Lieutenant-General Naveed Mukhtar, the head of Pakistan’s military intelligence - Inter Services Intelligence (ISI) - arrived in Kabul on Tuesday amid ongoing tension between the two neighbors.
Neither Pakistani nor Afghan officials have yet commented on the details and objectives of the visit, however, Sardar Ayaz Sadiq, Pakistan's parliament speaker said the trip was aimed at improving Kabul-Islamabad relations and expanding political and military cooperation between the two countries.
However, some circles believe this is not the case.
On Tuesday, the international relations commission of the Afghan parliament said that the ISI chief’s trip to Kabul was an attempt by Islamabad to stop the blacklisting of Pakistan due to it being an alleged state sponsor of terrorism.
“Pakistan is now in a situation where there is fear that the country will be declared as a state sponsor of terrorism. Therefore Pakistan is trying to improve its relations with Afghanistan,” said Daud Kalakani, head of the international relations committee for the Wolesi Jirga (Lower House of Parliament).

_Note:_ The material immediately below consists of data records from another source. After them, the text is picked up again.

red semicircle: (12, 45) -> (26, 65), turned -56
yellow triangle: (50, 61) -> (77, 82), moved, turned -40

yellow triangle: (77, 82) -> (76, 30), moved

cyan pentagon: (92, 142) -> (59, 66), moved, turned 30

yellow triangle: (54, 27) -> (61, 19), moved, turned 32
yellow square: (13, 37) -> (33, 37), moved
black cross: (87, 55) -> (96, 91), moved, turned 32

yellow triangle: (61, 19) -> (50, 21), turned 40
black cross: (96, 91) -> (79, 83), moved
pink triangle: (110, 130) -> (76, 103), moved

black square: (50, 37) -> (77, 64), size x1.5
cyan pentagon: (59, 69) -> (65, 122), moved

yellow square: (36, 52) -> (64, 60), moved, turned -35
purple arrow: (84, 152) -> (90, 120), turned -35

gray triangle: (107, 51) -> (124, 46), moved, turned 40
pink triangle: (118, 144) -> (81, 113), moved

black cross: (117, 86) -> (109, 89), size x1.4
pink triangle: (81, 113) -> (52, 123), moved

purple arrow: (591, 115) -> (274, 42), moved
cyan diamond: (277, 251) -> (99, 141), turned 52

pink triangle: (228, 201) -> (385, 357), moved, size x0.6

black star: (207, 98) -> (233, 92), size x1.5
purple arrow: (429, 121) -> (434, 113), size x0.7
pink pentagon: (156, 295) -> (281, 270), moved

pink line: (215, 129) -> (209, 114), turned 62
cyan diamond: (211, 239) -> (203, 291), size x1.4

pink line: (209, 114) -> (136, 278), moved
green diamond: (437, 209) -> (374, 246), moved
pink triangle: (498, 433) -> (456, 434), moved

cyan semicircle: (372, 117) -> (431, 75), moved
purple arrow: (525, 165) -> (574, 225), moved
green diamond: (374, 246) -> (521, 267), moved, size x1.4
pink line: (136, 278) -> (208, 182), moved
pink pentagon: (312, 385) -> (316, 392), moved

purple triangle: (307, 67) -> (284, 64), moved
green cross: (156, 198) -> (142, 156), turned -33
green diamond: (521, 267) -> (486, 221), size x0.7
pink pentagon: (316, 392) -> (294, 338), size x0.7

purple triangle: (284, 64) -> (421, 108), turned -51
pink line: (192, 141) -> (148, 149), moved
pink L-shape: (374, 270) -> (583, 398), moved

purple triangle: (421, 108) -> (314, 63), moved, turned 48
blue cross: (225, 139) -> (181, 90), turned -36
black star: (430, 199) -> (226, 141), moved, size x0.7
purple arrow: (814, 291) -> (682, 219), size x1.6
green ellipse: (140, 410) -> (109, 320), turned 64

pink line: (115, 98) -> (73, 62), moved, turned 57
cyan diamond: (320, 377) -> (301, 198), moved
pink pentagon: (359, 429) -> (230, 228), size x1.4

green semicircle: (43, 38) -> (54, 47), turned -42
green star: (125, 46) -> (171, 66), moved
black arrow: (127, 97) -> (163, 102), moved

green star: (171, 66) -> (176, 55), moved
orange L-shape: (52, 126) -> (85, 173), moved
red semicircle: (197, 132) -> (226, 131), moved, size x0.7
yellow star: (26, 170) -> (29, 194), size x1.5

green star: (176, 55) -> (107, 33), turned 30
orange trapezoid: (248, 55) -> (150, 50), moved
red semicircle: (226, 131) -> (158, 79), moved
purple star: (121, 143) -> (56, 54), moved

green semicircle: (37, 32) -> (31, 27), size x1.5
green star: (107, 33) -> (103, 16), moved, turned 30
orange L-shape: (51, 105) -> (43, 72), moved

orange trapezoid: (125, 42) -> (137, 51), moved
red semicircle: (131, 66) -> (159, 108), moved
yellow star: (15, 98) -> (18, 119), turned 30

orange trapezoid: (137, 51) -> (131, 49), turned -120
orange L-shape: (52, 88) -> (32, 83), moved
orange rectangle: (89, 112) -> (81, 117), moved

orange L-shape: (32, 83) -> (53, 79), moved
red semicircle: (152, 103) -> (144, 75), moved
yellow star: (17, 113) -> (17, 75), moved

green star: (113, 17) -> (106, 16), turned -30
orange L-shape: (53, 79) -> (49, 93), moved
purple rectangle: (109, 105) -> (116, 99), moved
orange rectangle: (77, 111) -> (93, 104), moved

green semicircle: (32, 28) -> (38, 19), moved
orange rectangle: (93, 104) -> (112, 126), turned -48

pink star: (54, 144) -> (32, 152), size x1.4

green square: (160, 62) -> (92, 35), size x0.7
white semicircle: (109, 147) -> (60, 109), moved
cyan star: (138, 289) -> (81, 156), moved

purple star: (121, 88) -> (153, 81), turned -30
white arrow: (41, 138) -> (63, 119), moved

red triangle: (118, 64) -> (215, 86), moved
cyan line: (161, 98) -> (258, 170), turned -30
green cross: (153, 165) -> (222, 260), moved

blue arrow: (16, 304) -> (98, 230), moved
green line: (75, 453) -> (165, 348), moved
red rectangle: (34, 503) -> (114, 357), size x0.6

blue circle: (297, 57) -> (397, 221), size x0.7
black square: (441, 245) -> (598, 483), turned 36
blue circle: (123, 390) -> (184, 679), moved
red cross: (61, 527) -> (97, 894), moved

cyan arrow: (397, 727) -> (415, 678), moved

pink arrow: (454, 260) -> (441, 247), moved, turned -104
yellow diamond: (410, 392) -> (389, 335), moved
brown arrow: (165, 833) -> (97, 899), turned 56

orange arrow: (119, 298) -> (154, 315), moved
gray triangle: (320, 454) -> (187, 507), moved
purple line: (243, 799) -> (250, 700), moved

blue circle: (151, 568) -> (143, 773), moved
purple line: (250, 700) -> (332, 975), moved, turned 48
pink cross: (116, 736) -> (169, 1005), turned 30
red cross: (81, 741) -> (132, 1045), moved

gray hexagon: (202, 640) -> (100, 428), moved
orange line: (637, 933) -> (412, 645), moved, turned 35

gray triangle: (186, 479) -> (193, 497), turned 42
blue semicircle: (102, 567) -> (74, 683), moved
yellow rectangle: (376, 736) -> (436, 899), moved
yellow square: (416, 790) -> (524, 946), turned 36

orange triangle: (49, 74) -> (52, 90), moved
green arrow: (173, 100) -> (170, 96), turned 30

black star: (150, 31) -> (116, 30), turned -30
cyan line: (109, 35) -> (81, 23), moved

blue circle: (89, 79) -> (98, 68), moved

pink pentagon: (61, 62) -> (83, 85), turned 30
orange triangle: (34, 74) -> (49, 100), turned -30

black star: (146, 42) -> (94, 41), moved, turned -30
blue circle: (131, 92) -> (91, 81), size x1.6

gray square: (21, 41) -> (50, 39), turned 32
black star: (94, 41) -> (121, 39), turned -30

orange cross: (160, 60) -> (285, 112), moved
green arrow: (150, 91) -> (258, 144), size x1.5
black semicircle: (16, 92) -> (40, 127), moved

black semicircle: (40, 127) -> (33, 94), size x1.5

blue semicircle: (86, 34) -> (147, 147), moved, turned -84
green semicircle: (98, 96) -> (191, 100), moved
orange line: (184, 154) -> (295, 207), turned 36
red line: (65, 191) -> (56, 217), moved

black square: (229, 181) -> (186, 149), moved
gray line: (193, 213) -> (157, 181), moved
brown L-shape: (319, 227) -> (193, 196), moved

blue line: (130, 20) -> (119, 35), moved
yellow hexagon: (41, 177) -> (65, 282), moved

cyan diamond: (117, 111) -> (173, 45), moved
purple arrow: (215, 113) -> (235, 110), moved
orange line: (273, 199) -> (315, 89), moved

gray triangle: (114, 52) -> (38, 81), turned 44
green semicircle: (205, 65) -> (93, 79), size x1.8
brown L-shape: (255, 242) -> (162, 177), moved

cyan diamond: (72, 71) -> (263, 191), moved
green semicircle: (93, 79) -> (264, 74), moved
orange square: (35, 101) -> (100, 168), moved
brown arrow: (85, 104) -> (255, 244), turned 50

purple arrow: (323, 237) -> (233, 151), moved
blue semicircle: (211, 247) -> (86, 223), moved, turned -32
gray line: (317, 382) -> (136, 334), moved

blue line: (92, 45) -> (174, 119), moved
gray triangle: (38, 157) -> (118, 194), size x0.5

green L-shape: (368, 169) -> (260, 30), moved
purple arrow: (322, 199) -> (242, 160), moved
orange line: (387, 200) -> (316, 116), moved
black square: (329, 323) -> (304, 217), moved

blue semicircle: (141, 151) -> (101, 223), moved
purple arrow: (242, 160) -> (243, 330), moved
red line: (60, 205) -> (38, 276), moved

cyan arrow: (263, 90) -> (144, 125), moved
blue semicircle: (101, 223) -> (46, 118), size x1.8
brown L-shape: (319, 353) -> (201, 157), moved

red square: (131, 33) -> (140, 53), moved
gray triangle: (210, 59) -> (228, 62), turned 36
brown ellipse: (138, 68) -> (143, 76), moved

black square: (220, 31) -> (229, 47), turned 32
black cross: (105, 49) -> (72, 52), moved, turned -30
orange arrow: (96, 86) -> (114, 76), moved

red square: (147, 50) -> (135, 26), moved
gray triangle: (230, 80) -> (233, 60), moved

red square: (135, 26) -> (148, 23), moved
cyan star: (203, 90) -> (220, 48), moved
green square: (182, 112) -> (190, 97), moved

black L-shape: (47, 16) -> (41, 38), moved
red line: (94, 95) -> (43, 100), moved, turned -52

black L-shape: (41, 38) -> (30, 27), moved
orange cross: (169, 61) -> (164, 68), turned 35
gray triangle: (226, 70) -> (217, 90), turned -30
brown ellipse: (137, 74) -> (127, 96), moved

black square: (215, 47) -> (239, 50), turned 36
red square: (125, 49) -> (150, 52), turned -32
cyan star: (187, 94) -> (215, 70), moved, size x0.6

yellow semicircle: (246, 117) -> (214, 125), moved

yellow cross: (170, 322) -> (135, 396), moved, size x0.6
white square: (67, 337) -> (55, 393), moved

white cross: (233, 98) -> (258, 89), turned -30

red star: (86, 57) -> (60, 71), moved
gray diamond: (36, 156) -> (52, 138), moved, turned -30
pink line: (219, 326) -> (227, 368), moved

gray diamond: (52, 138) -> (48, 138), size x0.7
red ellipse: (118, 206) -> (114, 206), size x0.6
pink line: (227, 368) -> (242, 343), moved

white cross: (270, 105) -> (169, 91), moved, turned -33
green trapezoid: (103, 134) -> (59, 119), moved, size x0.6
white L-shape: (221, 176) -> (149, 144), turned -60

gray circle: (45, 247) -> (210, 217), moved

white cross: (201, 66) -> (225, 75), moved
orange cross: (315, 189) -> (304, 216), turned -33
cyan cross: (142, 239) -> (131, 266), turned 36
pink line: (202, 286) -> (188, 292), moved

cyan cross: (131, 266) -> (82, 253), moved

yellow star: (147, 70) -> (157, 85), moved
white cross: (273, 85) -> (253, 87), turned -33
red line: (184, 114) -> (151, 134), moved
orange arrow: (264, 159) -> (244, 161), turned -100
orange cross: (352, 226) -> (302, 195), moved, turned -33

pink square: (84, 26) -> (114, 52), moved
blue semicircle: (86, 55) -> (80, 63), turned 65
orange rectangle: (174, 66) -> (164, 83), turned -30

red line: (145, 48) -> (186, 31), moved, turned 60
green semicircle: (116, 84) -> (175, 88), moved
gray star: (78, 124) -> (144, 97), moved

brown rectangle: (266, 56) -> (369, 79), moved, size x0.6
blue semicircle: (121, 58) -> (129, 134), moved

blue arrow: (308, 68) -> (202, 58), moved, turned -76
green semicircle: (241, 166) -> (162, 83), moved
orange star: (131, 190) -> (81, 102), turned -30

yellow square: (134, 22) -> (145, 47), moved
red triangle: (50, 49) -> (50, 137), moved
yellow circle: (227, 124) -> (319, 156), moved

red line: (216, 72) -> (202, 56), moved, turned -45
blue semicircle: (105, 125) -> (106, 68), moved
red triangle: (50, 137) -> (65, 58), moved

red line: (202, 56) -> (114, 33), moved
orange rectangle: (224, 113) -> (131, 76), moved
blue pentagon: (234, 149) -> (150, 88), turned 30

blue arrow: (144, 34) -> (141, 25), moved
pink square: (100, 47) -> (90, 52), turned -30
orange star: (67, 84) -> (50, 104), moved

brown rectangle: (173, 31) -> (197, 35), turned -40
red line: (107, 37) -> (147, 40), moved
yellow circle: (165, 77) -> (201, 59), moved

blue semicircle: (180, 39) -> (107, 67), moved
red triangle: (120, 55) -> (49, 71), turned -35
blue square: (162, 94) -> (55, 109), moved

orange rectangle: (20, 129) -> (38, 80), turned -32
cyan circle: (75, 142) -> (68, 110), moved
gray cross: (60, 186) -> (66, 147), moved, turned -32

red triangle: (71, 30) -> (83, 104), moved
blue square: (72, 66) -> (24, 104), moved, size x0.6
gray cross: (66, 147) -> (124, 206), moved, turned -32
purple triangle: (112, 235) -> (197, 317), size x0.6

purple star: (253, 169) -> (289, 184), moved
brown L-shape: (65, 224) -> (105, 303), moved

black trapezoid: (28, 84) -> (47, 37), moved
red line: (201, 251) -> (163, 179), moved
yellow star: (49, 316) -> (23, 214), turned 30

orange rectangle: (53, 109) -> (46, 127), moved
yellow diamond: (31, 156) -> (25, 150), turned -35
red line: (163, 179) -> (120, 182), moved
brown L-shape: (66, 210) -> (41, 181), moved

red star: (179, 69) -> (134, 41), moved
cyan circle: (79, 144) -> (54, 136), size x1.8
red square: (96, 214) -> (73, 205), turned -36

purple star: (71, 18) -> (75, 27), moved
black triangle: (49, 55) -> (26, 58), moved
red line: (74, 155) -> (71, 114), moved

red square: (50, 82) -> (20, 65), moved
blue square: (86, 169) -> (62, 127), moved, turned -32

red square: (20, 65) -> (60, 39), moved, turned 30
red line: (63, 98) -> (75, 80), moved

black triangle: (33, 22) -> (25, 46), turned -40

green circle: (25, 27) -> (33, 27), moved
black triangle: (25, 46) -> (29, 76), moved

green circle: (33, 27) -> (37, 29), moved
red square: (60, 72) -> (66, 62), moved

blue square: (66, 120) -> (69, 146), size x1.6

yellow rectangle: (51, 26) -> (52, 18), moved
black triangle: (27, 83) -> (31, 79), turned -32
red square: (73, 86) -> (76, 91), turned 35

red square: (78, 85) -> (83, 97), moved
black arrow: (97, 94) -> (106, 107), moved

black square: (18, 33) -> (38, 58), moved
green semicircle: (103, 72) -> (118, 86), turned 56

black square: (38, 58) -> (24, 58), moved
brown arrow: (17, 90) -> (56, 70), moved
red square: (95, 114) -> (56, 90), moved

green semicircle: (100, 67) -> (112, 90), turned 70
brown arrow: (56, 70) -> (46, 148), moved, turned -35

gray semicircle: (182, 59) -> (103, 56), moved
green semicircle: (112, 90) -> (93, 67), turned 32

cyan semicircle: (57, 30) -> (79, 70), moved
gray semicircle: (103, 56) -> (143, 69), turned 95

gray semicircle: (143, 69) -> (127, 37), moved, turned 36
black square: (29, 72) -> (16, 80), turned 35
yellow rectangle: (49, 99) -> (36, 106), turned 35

Mukhtar’s trip marks the first official visit by a Pakistani official to Afghanistan following new tensions between the two countries.
The trip also takes place at a time that the United States is set to announce its new war strategy on Afghanistan.
"Relations between Kabul and Islamabad are coming closer following the integration of Mr. Hekmatyar with the government of Afghanistan. Today Gen. Naveed Mukhtar came to Kabul and met with [National Security Advisor] Massoum Stanekzai and returned to Pakistan after secret talks with Mr. Ghani,” said political analyst Ahmad Saeedi.
This comes just days after a Pakistani parliamentary delegation also met with Afghan CEO Abdullah Abdullah and invited him to visit Islamabad.
The CEO’s office has said that this visit by the delegation was linked to Pakistan’s honest cooperation in the war against terrorism.
“Trips, meetings and consultations would strengthen the [Kabul-Islamabad] ties, but the important thing is that the Pakistanis should abide by their commitments and stop backing enemies of Afghanistan,” Abdullah’s deputy spokesman Jawed Faisal said.
Top Pakistani military and intelligence officials have visited Afghanistan in the past in the hope of strengthening ties, but none of the trips ever proved effective in terms of resolving disputes.
Back in February, Pakistan announced that it is introducing fresh border restrictions with Afghanistan following a string of deadly attacks on Pakistani cities which Islamabad blamed on insurgents operating out of Afghanistan.
The border row soured bilateral relations between the two neighbors despite efforts by the United States, the European Union and UK to resolve the issues.